HOW TO COMPLETE THIS TASK — Among the lines below, which ones contain the word "Hiking"? Copy every such line.

Saved entries
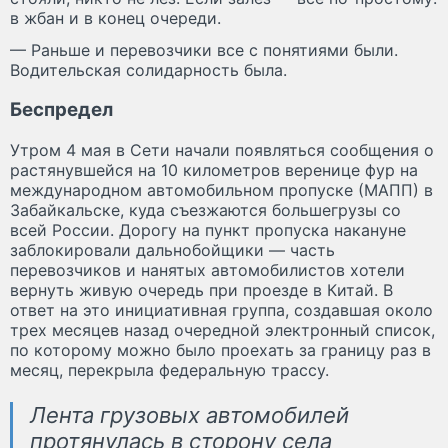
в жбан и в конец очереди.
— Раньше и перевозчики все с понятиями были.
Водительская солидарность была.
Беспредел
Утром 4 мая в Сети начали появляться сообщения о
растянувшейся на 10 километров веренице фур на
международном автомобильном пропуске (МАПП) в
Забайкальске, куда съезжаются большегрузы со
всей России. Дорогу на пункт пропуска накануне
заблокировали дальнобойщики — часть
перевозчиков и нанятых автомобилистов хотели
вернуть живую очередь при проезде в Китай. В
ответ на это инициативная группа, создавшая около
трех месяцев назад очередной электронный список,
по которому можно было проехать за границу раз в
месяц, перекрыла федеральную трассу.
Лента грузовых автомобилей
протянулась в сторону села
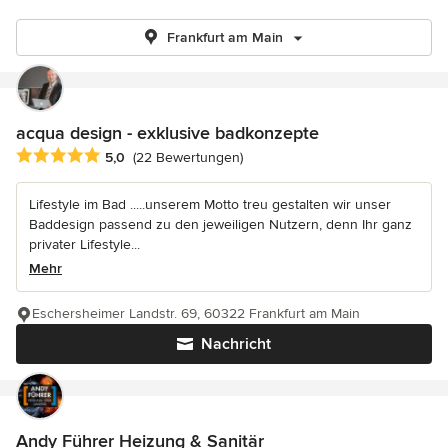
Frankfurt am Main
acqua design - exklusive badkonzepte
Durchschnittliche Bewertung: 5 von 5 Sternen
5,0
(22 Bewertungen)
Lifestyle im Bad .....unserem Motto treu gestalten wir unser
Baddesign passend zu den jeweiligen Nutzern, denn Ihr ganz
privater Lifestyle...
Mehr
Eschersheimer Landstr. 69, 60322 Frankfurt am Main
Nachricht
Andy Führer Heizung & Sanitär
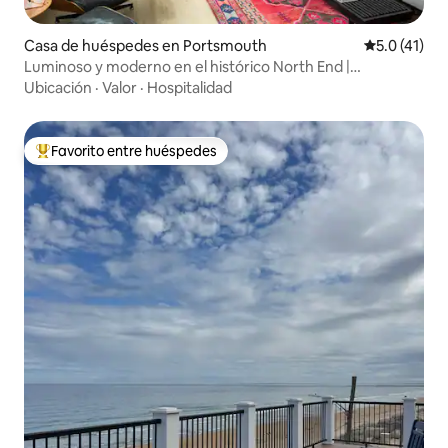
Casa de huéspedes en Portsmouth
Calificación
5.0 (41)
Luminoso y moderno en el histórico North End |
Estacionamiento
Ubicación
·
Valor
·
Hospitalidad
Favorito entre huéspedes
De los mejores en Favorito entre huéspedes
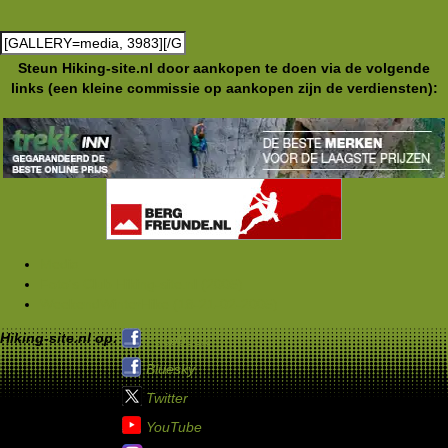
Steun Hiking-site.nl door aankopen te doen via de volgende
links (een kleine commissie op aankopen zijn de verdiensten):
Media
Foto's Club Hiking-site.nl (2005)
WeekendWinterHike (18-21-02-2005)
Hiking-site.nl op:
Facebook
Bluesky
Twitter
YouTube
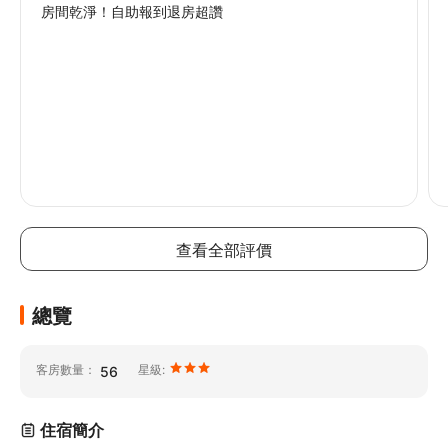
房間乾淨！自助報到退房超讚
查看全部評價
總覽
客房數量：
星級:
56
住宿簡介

--

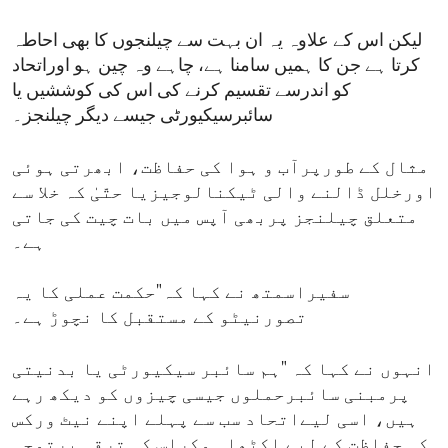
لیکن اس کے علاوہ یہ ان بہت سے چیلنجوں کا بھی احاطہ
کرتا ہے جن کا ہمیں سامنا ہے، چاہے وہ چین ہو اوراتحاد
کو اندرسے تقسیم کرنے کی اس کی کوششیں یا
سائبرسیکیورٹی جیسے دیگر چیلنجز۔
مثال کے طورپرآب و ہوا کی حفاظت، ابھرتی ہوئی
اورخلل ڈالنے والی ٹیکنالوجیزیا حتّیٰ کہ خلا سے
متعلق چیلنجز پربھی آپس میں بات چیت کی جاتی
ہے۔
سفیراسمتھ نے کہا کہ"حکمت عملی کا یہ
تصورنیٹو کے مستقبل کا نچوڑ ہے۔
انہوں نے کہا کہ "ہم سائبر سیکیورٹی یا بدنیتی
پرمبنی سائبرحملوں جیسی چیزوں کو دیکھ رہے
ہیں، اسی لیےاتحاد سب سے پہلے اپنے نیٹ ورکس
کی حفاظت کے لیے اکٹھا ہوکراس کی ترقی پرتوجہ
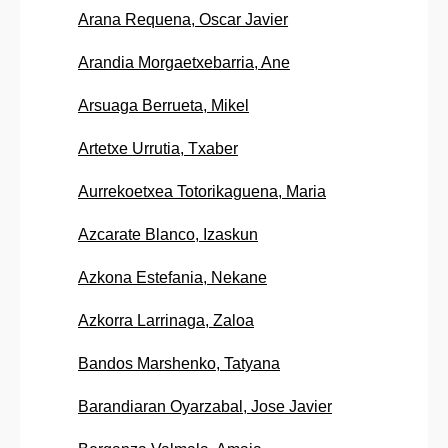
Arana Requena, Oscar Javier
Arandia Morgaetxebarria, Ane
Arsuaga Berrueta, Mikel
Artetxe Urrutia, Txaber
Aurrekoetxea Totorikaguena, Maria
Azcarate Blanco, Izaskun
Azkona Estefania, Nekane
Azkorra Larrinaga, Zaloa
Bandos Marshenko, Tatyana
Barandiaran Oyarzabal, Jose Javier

YOUR SOLUTION —
Steun Hiking-site.nl door aankopen te doen via de volgende
Foto's Club Hiking-site.nl (2005)
Hiking-site.nl op:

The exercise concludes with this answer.